> _What is needed_
Find the line in the entries below that contains "Bobadilla de la Torre, Gabriela (359, 354)". Repeat it exactly, and every line after it through the line that contains "高齢・介護 (138, 1905)".

> _Entries provided_
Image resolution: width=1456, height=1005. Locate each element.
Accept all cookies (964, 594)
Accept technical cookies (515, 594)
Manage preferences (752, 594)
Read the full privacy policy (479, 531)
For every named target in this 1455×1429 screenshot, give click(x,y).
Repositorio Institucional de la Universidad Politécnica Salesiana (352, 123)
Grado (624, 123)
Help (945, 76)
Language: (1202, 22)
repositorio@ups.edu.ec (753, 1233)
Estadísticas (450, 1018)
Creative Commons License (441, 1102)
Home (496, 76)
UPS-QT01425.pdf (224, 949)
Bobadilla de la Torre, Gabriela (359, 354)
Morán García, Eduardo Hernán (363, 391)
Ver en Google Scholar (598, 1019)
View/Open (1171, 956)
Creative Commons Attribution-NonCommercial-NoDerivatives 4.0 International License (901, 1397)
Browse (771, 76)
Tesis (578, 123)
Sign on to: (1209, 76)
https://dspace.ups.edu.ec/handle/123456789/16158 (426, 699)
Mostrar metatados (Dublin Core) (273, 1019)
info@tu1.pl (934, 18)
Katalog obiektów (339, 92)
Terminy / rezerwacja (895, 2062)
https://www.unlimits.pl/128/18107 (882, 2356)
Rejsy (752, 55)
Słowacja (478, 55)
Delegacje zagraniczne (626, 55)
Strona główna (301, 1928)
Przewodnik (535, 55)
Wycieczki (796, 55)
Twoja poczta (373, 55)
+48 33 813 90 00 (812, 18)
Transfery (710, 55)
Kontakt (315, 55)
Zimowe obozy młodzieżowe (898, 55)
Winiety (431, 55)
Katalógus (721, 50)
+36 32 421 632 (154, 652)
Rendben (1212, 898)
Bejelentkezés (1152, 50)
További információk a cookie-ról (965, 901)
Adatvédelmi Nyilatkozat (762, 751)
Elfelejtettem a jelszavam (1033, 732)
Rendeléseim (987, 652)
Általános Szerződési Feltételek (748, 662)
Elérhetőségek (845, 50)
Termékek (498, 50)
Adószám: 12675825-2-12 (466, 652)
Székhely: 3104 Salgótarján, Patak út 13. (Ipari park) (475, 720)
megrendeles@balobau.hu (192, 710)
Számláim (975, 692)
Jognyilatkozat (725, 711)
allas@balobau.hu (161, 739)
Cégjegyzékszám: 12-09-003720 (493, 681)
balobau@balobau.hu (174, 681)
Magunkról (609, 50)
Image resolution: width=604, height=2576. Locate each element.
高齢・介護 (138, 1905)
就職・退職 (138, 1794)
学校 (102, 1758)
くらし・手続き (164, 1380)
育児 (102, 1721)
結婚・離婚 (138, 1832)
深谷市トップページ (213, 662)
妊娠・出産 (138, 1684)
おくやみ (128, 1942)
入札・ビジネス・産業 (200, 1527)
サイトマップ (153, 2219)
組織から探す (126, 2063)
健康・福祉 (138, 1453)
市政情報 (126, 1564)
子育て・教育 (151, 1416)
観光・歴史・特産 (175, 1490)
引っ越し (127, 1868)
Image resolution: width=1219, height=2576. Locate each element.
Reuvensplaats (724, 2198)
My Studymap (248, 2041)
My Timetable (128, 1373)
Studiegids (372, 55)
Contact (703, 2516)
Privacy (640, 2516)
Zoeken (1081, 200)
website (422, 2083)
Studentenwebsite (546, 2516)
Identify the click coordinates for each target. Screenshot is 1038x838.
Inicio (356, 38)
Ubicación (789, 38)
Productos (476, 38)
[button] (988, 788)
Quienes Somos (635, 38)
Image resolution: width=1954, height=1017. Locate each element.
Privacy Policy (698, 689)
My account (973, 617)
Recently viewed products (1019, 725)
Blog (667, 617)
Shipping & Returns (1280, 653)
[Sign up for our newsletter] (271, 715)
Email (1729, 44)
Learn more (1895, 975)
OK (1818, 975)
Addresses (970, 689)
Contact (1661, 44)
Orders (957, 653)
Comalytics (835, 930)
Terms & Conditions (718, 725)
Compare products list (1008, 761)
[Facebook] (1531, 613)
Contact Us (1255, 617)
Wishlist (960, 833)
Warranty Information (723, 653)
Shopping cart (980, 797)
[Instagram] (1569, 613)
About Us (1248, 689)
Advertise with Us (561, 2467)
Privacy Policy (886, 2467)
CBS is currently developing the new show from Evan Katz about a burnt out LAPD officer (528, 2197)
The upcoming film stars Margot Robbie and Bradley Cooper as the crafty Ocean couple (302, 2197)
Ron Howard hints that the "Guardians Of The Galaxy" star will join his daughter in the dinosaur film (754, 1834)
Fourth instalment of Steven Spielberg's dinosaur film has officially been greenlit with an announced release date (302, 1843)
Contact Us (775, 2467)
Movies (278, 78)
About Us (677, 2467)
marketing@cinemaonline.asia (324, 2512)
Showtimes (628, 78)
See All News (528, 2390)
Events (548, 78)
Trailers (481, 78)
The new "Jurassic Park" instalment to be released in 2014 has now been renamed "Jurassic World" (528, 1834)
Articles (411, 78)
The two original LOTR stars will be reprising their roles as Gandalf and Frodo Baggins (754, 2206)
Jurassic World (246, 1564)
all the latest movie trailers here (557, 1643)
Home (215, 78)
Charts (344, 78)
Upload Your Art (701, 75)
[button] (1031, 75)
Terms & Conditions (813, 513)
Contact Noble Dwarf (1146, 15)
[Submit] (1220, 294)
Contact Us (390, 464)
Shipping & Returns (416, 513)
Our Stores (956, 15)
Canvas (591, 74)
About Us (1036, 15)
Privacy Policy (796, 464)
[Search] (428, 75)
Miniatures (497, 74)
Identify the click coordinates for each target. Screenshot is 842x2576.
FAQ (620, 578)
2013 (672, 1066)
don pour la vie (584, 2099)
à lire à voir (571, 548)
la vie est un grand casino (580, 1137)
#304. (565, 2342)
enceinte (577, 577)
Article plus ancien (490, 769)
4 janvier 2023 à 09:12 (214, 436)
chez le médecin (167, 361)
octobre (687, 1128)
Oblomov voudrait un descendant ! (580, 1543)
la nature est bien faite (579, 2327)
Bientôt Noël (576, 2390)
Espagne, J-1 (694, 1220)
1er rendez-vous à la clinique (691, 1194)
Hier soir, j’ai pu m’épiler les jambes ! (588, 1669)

> _Completed exercise_
Bobadilla de la Torre, Gabriela (359, 354)
Morán García, Eduardo Hernán (363, 391)
Ver en Google Scholar (598, 1019)
View/Open (1171, 956)
Creative Commons Attribution-NonCommercial-NoDerivatives 4.0 International License (901, 1397)
Browse (771, 76)
Tesis (578, 123)
Sign on to: (1209, 76)
https://dspace.ups.edu.ec/handle/123456789/16158 (426, 699)
Mostrar metatados (Dublin Core) (273, 1019)
info@tu1.pl (934, 18)
Katalog obiektów (339, 92)
Terminy / rezerwacja (895, 2062)
https://www.unlimits.pl/128/18107 (882, 2356)
Rejsy (752, 55)
Słowacja (478, 55)
Delegacje zagraniczne (626, 55)
Strona główna (301, 1928)
Przewodnik (535, 55)
Wycieczki (796, 55)
Twoja poczta (373, 55)
+48 33 813 90 00 (812, 18)
Transfery (710, 55)
Kontakt (315, 55)
Zimowe obozy młodzieżowe (898, 55)
Winiety (431, 55)
Katalógus (721, 50)
+36 32 421 632 (154, 652)
Rendben (1212, 898)
Bejelentkezés (1152, 50)
További információk a cookie-ról (965, 901)
Adatvédelmi Nyilatkozat (762, 751)
Elfelejtettem a jelszavam (1033, 732)
Rendeléseim (987, 652)
Általános Szerződési Feltételek (748, 662)
Elérhetőségek (845, 50)
Termékek (498, 50)
Adószám: 12675825-2-12 (466, 652)
Székhely: 3104 Salgótarján, Patak út 13. (Ipari park) (475, 720)
megrendeles@balobau.hu (192, 710)
Számláim (975, 692)
Jognyilatkozat (725, 711)
allas@balobau.hu (161, 739)
Cégjegyzékszám: 12-09-003720 (493, 681)
balobau@balobau.hu (174, 681)
Magunkról (609, 50)
Image resolution: width=604, height=2576. Locate each element.
高齢・介護 (138, 1905)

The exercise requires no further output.